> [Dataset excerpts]
"""
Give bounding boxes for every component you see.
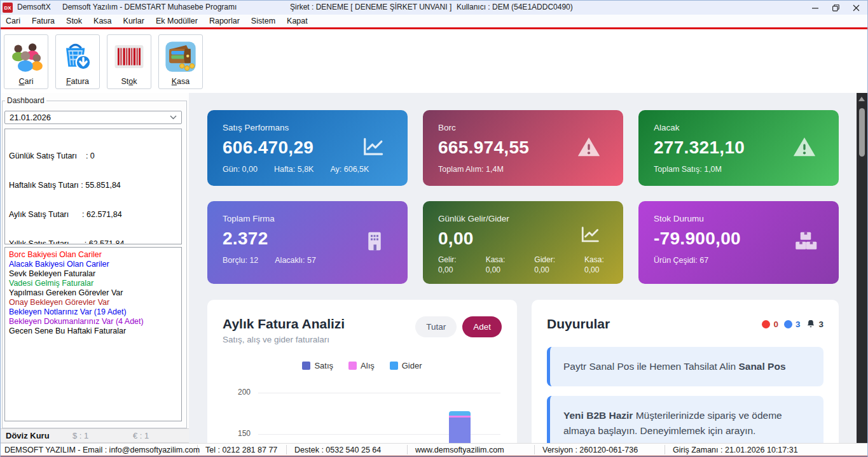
toolbar-cari-button[interactable]: Cari — [4, 34, 48, 89]
toolbar-fatura-button[interactable]: Fatura — [55, 34, 100, 89]
menu-kurlar[interactable]: Kurlar — [118, 15, 150, 27]
card-sub: Borçlu: 12 — [223, 256, 258, 265]
link-sevk-bekleyen[interactable]: Sevk Bekleyen Faturalar — [9, 269, 177, 279]
window-title: Demsoft Yazılım - DEMSTART Muhasebe Prog… — [62, 3, 237, 11]
menu-cari[interactable]: Cari — [1, 15, 26, 27]
menu-fatura[interactable]: Fatura — [26, 15, 60, 27]
doviz-kuru-bar: Döviz Kuru $ : 1 € : 1 — [1, 428, 189, 443]
toolbar-stok-button[interactable]: Stok — [107, 34, 151, 89]
menu-raporlar[interactable]: Raporlar — [203, 15, 245, 27]
sidebar: Dashboard 21.01.2026 Günlük Satış Tutarı… — [1, 93, 189, 443]
bar-segment-gider — [449, 411, 471, 416]
doviz-kuru-label: Döviz Kuru — [6, 431, 72, 440]
card-satis-performans: Satış Performans 606.470,29 Gün: 0,00 Ha… — [207, 110, 408, 186]
menu-kapat[interactable]: Kapat — [281, 15, 313, 27]
dashboard-group-label: Dashboard — [5, 96, 46, 105]
building-icon — [363, 230, 386, 255]
card-toplam-firma: Toplam Firma 2.372 Borçlu: 12 Alacaklı: … — [207, 201, 408, 284]
sales-stats-box: Günlük Satış Tutarı : 0 Haftalık Satış T… — [4, 129, 182, 244]
status-destek: Destek : 0532 540 25 64 — [287, 445, 408, 454]
warning-icon — [792, 134, 817, 162]
vertical-scrollbar[interactable] — [857, 93, 867, 443]
toolbar-cari-label: Cari — [19, 77, 34, 86]
aylik-fatura-analizi-card: Aylık Fatura Analizi Satış, alış ve gide… — [207, 300, 517, 443]
stacked-bar — [449, 411, 471, 443]
menu-ek-moduller[interactable]: Ek Modüller — [150, 15, 203, 27]
usd-rate: $ : 1 — [72, 431, 133, 440]
toolbar-stok-label: Stok — [121, 77, 137, 86]
card-title: Toplam Firma — [223, 214, 392, 223]
red-dot-icon — [762, 320, 770, 328]
announcement-item[interactable]: Paytr Sanal Pos ile Hemen Tahsilat Alin … — [547, 347, 823, 386]
link-gecen-sene[interactable]: Gecen Sene Bu Haftaki Faturalar — [9, 327, 177, 336]
restore-icon — [832, 4, 839, 11]
card-title: Satış Performans — [223, 123, 392, 132]
menu-sistem[interactable]: Sistem — [245, 15, 281, 27]
menubar: Cari Fatura Stok Kasa Kurlar Ek Modüller… — [1, 15, 868, 29]
chart-title: Aylık Fatura Analizi — [223, 316, 345, 332]
satis-swatch — [302, 362, 310, 370]
chart-plot: 200 150 — [223, 386, 502, 443]
toolbar-fatura-label: Fatura — [66, 77, 89, 86]
line-chart-icon — [580, 224, 602, 248]
app-name: DemsoftX — [17, 3, 51, 11]
link-borc-bakiyesi[interactable]: Borc Bakiyesi Olan Cariler — [9, 250, 177, 260]
menu-kasa[interactable]: Kasa — [88, 15, 118, 27]
col-value: 0,00 — [486, 265, 506, 275]
link-bekleyen-dokumanlar[interactable]: Bekleyen Dokumanlarınız Var (4 Adet) — [9, 317, 177, 327]
stat-line: Aylık Satış Tutarı : 62.571,84 — [9, 210, 177, 220]
duyurular-title: Duyurular — [547, 316, 610, 332]
scroll-up-icon[interactable] — [858, 97, 865, 101]
scrollbar-thumb[interactable] — [859, 108, 865, 157]
announcement-item[interactable]: Yeni B2B Hazir Müşterilerinizde sipariş … — [547, 396, 823, 443]
boxes-icon — [794, 230, 817, 255]
card-title: Alacak — [654, 123, 823, 132]
close-button[interactable] — [846, 1, 866, 15]
card-sub: Hafta: 5,8K — [274, 165, 314, 174]
card-stok-durumu: Stok Durumu -79.900,00 Ürün Çeşidi: 67 — [638, 201, 839, 284]
bar-segment-satis — [449, 418, 471, 443]
adet-button[interactable]: Adet — [462, 316, 502, 337]
card-sub: Toplam Alım: 1,4M — [438, 165, 504, 174]
date-value: 21.01.2026 — [10, 113, 51, 122]
stat-line: Yıllık Satış Tutarı : 62.571,84 — [9, 239, 177, 244]
eur-rate: € : 1 — [133, 431, 149, 440]
gridline — [258, 393, 500, 393]
card-sub: Toplam Satış: 1,0M — [654, 165, 722, 174]
menu-stok[interactable]: Stok — [60, 15, 88, 27]
link-onay-bekleyen[interactable]: Onay Bekleyen Görevler Var — [9, 298, 177, 307]
user-label: Kullanıcı : DEM (54E1ADDC0490) — [457, 3, 573, 11]
company-label: Şirket : DENEME [ DENEME ŞİRKET UNVANI ] — [290, 3, 451, 11]
legend-satis: Satış — [302, 361, 333, 370]
alis-swatch — [348, 362, 357, 370]
card-sub: Ay: 606,5K — [330, 165, 369, 174]
toolbar-kasa-button[interactable]: Kasa — [158, 34, 203, 89]
link-vadesi-gelmis[interactable]: Vadesi Gelmiş Faturalar — [9, 279, 177, 288]
tutar-button[interactable]: Tutar — [415, 316, 457, 337]
y-tick: 200 — [223, 388, 251, 397]
line-chart-icon — [362, 135, 386, 162]
link-yapilmasi-gereken[interactable]: Yapılması Gereken Görevler Var — [9, 288, 177, 298]
basket-icon — [60, 39, 95, 74]
col-value: 0,00 — [584, 265, 604, 275]
gider-swatch — [390, 362, 398, 370]
alerts-links-box: Borc Bakiyesi Olan Cariler Alacak Bakiye… — [4, 247, 182, 421]
app-logo-icon: DX — [3, 3, 13, 13]
legend-alis: Alış — [348, 361, 375, 370]
card-sub: Gün: 0,00 — [223, 165, 258, 174]
stat-line: Günlük Satış Tutarı : 0 — [9, 151, 177, 161]
restore-button[interactable] — [825, 1, 846, 15]
legend-gider: Gider — [390, 361, 422, 370]
date-select[interactable]: 21.01.2026 — [4, 111, 182, 124]
minimize-button[interactable] — [805, 1, 825, 15]
card-title: Günlük Gelir/Gider — [438, 214, 608, 223]
col-label: Kasa: — [584, 255, 604, 265]
blue-dot-icon — [784, 320, 792, 328]
card-sub: Ürün Çeşidi: 67 — [654, 256, 708, 265]
card-sub: Alacaklı: 57 — [275, 256, 316, 265]
link-bekleyen-notlar[interactable]: Bekleyen Notlarınız Var (19 Adet) — [9, 307, 177, 317]
link-alacak-bakiyesi[interactable]: Alacak Bakiyesi Olan Cariler — [9, 260, 177, 269]
status-website-link[interactable]: www.demsoftyazilim.com — [408, 445, 535, 454]
status-company-email: DEMSOFT YAZILIM - Email : info@demsoftya… — [1, 445, 198, 454]
people-icon — [8, 39, 44, 74]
"""
> [Activity]
Set down all the entries above verbatim, and include none of the pictures.

> [Response to the exercise]
Give bounding boxes for every component you see.
toolbar-cari-button[interactable]: Cari — [4, 34, 48, 89]
toolbar-fatura-button[interactable]: Fatura — [55, 34, 100, 89]
menu-kurlar[interactable]: Kurlar — [118, 15, 150, 27]
card-sub: Borçlu: 12 — [223, 256, 258, 265]
link-sevk-bekleyen[interactable]: Sevk Bekleyen Faturalar — [9, 269, 177, 279]
window-title: Demsoft Yazılım - DEMSTART Muhasebe Prog… — [62, 3, 237, 11]
menu-cari[interactable]: Cari — [1, 15, 26, 27]
menu-fatura[interactable]: Fatura — [26, 15, 60, 27]
doviz-kuru-bar: Döviz Kuru $ : 1 € : 1 — [1, 428, 189, 443]
toolbar-stok-button[interactable]: Stok — [107, 34, 151, 89]
menu-raporlar[interactable]: Raporlar — [203, 15, 245, 27]
sidebar: Dashboard 21.01.2026 Günlük Satış Tutarı… — [1, 93, 189, 443]
bar-segment-gider — [449, 411, 471, 416]
doviz-kuru-label: Döviz Kuru — [6, 431, 72, 440]
card-satis-performans: Satış Performans 606.470,29 Gün: 0,00 Ha… — [207, 110, 408, 186]
menu-kapat[interactable]: Kapat — [281, 15, 313, 27]
dashboard-group-label: Dashboard — [5, 96, 46, 105]
building-icon — [363, 230, 386, 255]
card-toplam-firma: Toplam Firma 2.372 Borçlu: 12 Alacaklı: … — [207, 201, 408, 284]
sales-stats-box: Günlük Satış Tutarı : 0 Haftalık Satış T… — [4, 129, 182, 244]
status-destek: Destek : 0532 540 25 64 — [287, 445, 408, 454]
warning-icon — [792, 134, 817, 162]
vertical-scrollbar[interactable] — [857, 93, 867, 443]
toolbar-cari-label: Cari — [19, 77, 34, 86]
aylik-fatura-analizi-card: Aylık Fatura Analizi Satış, alış ve gide… — [207, 300, 517, 443]
stacked-bar — [449, 411, 471, 443]
menu-ek-moduller[interactable]: Ek Modüller — [150, 15, 203, 27]
usd-rate: $ : 1 — [72, 431, 133, 440]
toolbar-stok-label: Stok — [121, 77, 137, 86]
card-title: Toplam Firma — [223, 214, 392, 223]
red-dot-icon — [762, 320, 770, 328]
announcement-item[interactable]: Paytr Sanal Pos ile Hemen Tahsilat Alin … — [547, 347, 823, 386]
link-gecen-sene[interactable]: Gecen Sene Bu Haftaki Faturalar — [9, 327, 177, 336]
restore-icon — [832, 4, 839, 11]
card-title: Satış Performans — [223, 123, 392, 132]
menu-sistem[interactable]: Sistem — [245, 15, 281, 27]
menubar: Cari Fatura Stok Kasa Kurlar Ek Modüller… — [1, 15, 868, 29]
chart-title: Aylık Fatura Analizi — [223, 316, 345, 332]
satis-swatch — [302, 362, 310, 370]
chart-plot: 200 150 — [223, 386, 502, 443]
toolbar-fatura-label: Fatura — [66, 77, 89, 86]
line-chart-icon — [580, 224, 602, 248]
app-name: DemsoftX — [17, 3, 51, 11]
link-borc-bakiyesi[interactable]: Borc Bakiyesi Olan Cariler — [9, 250, 177, 260]
menu-kasa[interactable]: Kasa — [88, 15, 118, 27]
col-value: 0,00 — [486, 265, 506, 275]
link-bekleyen-dokumanlar[interactable]: Bekleyen Dokumanlarınız Var (4 Adet) — [9, 317, 177, 327]
stat-line: Aylık Satış Tutarı : 62.571,84 — [9, 210, 177, 220]
duyurular-title: Duyurular — [547, 316, 610, 332]
scroll-up-icon[interactable] — [858, 97, 865, 101]
scrollbar-thumb[interactable] — [859, 108, 865, 157]
announcement-item[interactable]: Yeni B2B Hazir Müşterilerinizde sipariş … — [547, 396, 823, 443]
boxes-icon — [794, 230, 817, 255]
card-title: Alacak — [654, 123, 823, 132]
close-button[interactable] — [846, 1, 866, 15]
card-sub: Hafta: 5,8K — [274, 165, 314, 174]
card-stok-durumu: Stok Durumu -79.900,00 Ürün Çeşidi: 67 — [638, 201, 839, 284]
bar-segment-satis — [449, 418, 471, 443]
adet-button[interactable]: Adet — [462, 316, 502, 337]
card-sub: Toplam Alım: 1,4M — [438, 165, 504, 174]
date-value: 21.01.2026 — [10, 113, 51, 122]
stat-line: Yıllık Satış Tutarı : 62.571,84 — [9, 239, 177, 244]
eur-rate: € : 1 — [133, 431, 149, 440]
gridline — [258, 393, 500, 393]
card-sub: Toplam Satış: 1,0M — [654, 165, 722, 174]
menu-stok[interactable]: Stok — [60, 15, 88, 27]
link-onay-bekleyen[interactable]: Onay Bekleyen Görevler Var — [9, 298, 177, 307]
user-label: Kullanıcı : DEM (54E1ADDC0490) — [457, 3, 573, 11]
company-label: Şirket : DENEME [ DENEME ŞİRKET UNVANI ] — [290, 3, 451, 11]
legend-satis: Satış — [302, 361, 333, 370]
alis-swatch — [348, 362, 357, 370]
card-sub: Ay: 606,5K — [330, 165, 369, 174]
toolbar-kasa-button[interactable]: Kasa — [158, 34, 203, 89]
link-vadesi-gelmis[interactable]: Vadesi Gelmiş Faturalar — [9, 279, 177, 288]
tutar-button[interactable]: Tutar — [415, 316, 457, 337]
y-tick: 200 — [223, 388, 251, 397]
line-chart-icon — [362, 135, 386, 162]
link-yapilmasi-gereken[interactable]: Yapılması Gereken Görevler Var — [9, 288, 177, 298]
basket-icon — [60, 39, 95, 74]
col-value: 0,00 — [584, 265, 604, 275]
gider-swatch — [390, 362, 398, 370]
alerts-links-box: Borc Bakiyesi Olan Cariler Alacak Bakiye… — [4, 247, 182, 421]
app-logo-icon: DX — [3, 3, 13, 13]
legend-alis: Alış — [348, 361, 375, 370]
card-sub: Gün: 0,00 — [223, 165, 258, 174]
stat-line: Günlük Satış Tutarı : 0 — [9, 151, 177, 161]
restore-button[interactable] — [825, 1, 846, 15]
legend-gider: Gider — [390, 361, 422, 370]
date-select[interactable]: 21.01.2026 — [4, 111, 182, 124]
minimize-button[interactable] — [805, 1, 825, 15]
card-title: Günlük Gelir/Gider — [438, 214, 608, 223]
col-label: Kasa: — [584, 255, 604, 265]
blue-dot-icon — [784, 320, 792, 328]
card-sub: Ürün Çeşidi: 67 — [654, 256, 708, 265]
card-sub: Alacaklı: 57 — [275, 256, 316, 265]
link-bekleyen-notlar[interactable]: Bekleyen Notlarınız Var (19 Adet) — [9, 307, 177, 317]
link-alacak-bakiyesi[interactable]: Alacak Bakiyesi Olan Cariler — [9, 260, 177, 269]
status-website-link[interactable]: www.demsoftyazilim.com — [408, 445, 535, 454]
status-company-email: DEMSOFT YAZILIM - Email : info@demsoftya… — [1, 445, 198, 454]
people-icon — [8, 39, 44, 74]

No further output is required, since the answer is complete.